GOAL OF THE EXERCISE - Please find every line in the records below that contains the word "βιογραφικά", and copy it.

RECORDS FOR THE EXERCISE -
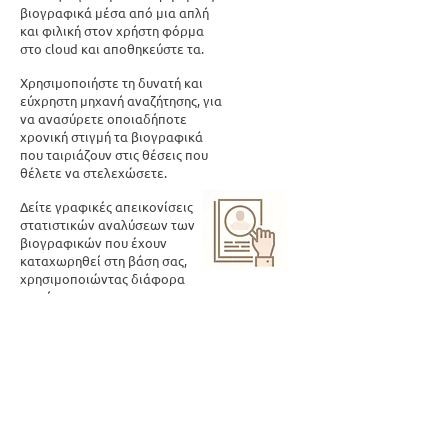
βιογραφικά μέσα από μια απλή
και φιλική στον χρήστη φόρμα
στο cloud και αποθηκεύστε τα.
Χρησιμοποιήστε τη δυνατή και
εύχρηστη μηχανή αναζήτησης, για
να ανασύρετε οποιαδήποτε
χρονική στιγμή τα βιογραφικά
που ταιριάζουν στις θέσεις που
θέλετε να στελεχώσετε.
Δείτε γραφικές απεικονίσεις
στατιστικών αναλύσεων των
βιογραφικών που έχουν
καταχωρηθεί στη βάση σας,
χρησιμοποιώντας διάφορα
κριτήρια.
Δώστε δυνατότητα ελεγχόμενης,
περιορισμένης ή πλήρους
πρόσβασης σε στελέχη μονάδων
ή γεωγραφικών σημείων της
επιχείρησής σας ώστε να
μπορούν να επιλέξουν μόνοι
τους, τους ανθρώπους που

RESULT -
βιογραφικά μέσα από μια απλή
χρονική στιγμή τα βιογραφικά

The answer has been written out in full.